1. start backup on node1
2. on node2

ndb_mgm> show
Connected to Management Server at: localhost:1186
Cluster Configuration
---------------------
[ndbd(NDB)]	2 node(s)
id=3	@192.168.122.217  (mysql-5.1.24 ndb-6.3.14, Nodegroup: 0, Master)
id=4	@192.168.122.20  (mysql-5.1.24 ndb-6.3.14, Nodegroup: 0)

[ndb_mgmd(MGM)]	2 node(s)
id=1	@192.168.122.13  (mysql-5.1.24 ndb-6.3.14)
id=2	@192.168.122.125  (mysql-5.1.24 ndb-6.3.14)

[mysqld(API)]	2 node(s)
id=5	@192.168.122.13  (mysql-5.1.24 ndb-6.3.14)
id=6	@192.168.122.125  (mysql-5.1.24 ndb-6.3.14)

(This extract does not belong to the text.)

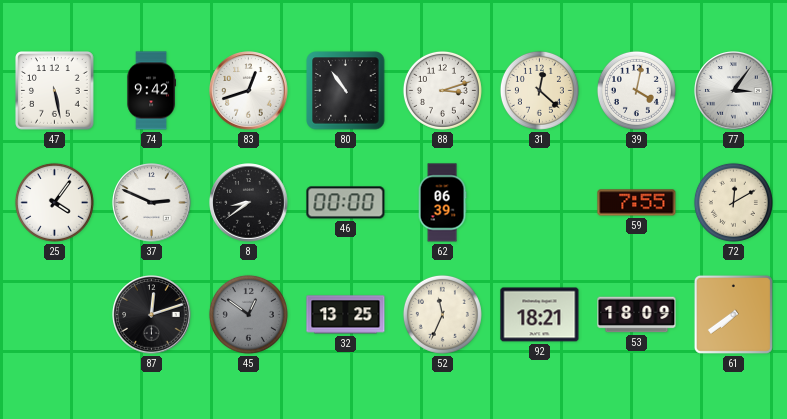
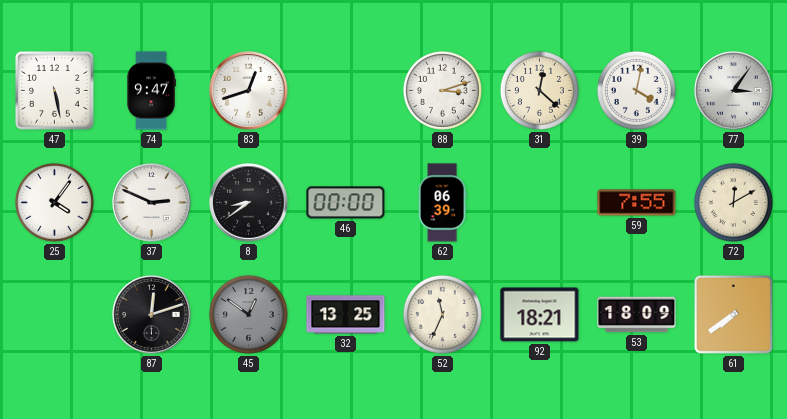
74: 9:42 -> 9:47
80: 10:54 -> none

ndb_mgm> Node 3: Backup 10 started from node 1
Node 3: Backup 10 started from node 1 completed
 StartGCP: 693 StopGCP: 696
 #Records: 4488 #LogRecords: 0
 Data: 99512 bytes Log: 0 bytes
1 restart
start backup
Node 1 is being restarted

ndb_mgm> start backup
Waiting for completed, this may take several minutes
Backup failed
*  3001: Could not start backup
*        No contact with database nodes: Permanent error: Application error
ndb_mgm> 

- config.ini:
[root@D2 MMM]# cat config.ini
[TCP DEFAULT]

[API DEFAULT]

[NDB_MGMD DEFAULT]
DataDir=/MMM/log1

[NDBD DEFAULT]
DataDir=/MMM/klaster
NoOfReplicas: 2
StopOnError: Y
DataMemory: 512M
IndexMemory: 128M

[NDB_MGMD]
id=1
hostname=192.168.122.13
ArbitrationRank: 1
LogDestination=FILE:filename=ndb_1_cluster.log,maxsize=10000000,maxfiles=5

[NDB_MGMD]
id=2
hostname=192.168.122.125
ArbitrationRank: 1
LogDestination=FILE:filename=ndb_2_cluster.log,maxsize=10000000,maxfiles=5

[NDBD]
id=3
hostname=192.168.122.217
FileSystemPath: /MMM/dnode

[NDBD]
id=4
hostname=192.168.122.20
FileSystemPath: /MMM/dnode

[MYSQLD]

[MYSQLD]
[14 Aug 2008 11:05] Bogdan Kecman
node2 log:

2008-08-14 13:01:40 [MgmSrvr] INFO     -- Node 3: Backup 10 started from node 1
2008-08-14 13:01:40 [MgmSrvr] INFO     -- Node 3: Backup 10 started from node 1 completed. StartGCP: 693 StopGCP: 696 #Records: 4488 #LogRecords: 0 Data: 99512 bytes Log: 0 bytes
2008-08-14 13:02:02 [MgmSrvr] WARNING  -- Node 3: Node 2 missed heartbeat 2
2008-08-14 13:02:02 [MgmSrvr] WARNING  -- Node 3: Node 2 missed heartbeat 3
2008-08-14 13:02:02 [MgmSrvr] WARNING  -- Node 4: Node 2 missed heartbeat 2
2008-08-14 13:02:02 [MgmSrvr] WARNING  -- Node 4: Node 2 missed heartbeat 3
2008-08-14 13:02:02 [MgmSrvr] ALERT    -- Node 2: Node 3 Disconnected
2008-08-14 13:02:02 [MgmSrvr] ALERT    -- Node 2: Node 4 Disconnected
2008-08-14 13:02:12 [MgmSrvr] INFO     -- Mgmt server state: nodeid 1 freed, m_reserved_nodes 0000000000000000000000000000000000000000000000000000000000000040.
2008-08-14 13:02:12 [MgmSrvr] INFO     -- Mgmt server state: nodeid 1 reserved for ip 192.168.122.13, m_reserved_nodes 0000000000000000000000000000000000000000000000000000000000000042.
2008-08-14 13:02:58 [MgmSrvr] INFO     -- Node 2: Node 4 Connected
2008-08-14 13:02:58 [MgmSrvr] INFO     -- Node 2: Node 3 Connected
2008-08-14 13:02:58 [MgmSrvr] INFO     -- Node 3: Started arbitrator node 1 [ticket=05b5000ac0e14d31]
[20 Nov 2008 7:40] Bernd Ocklin
Not able to reproduce and test case missing.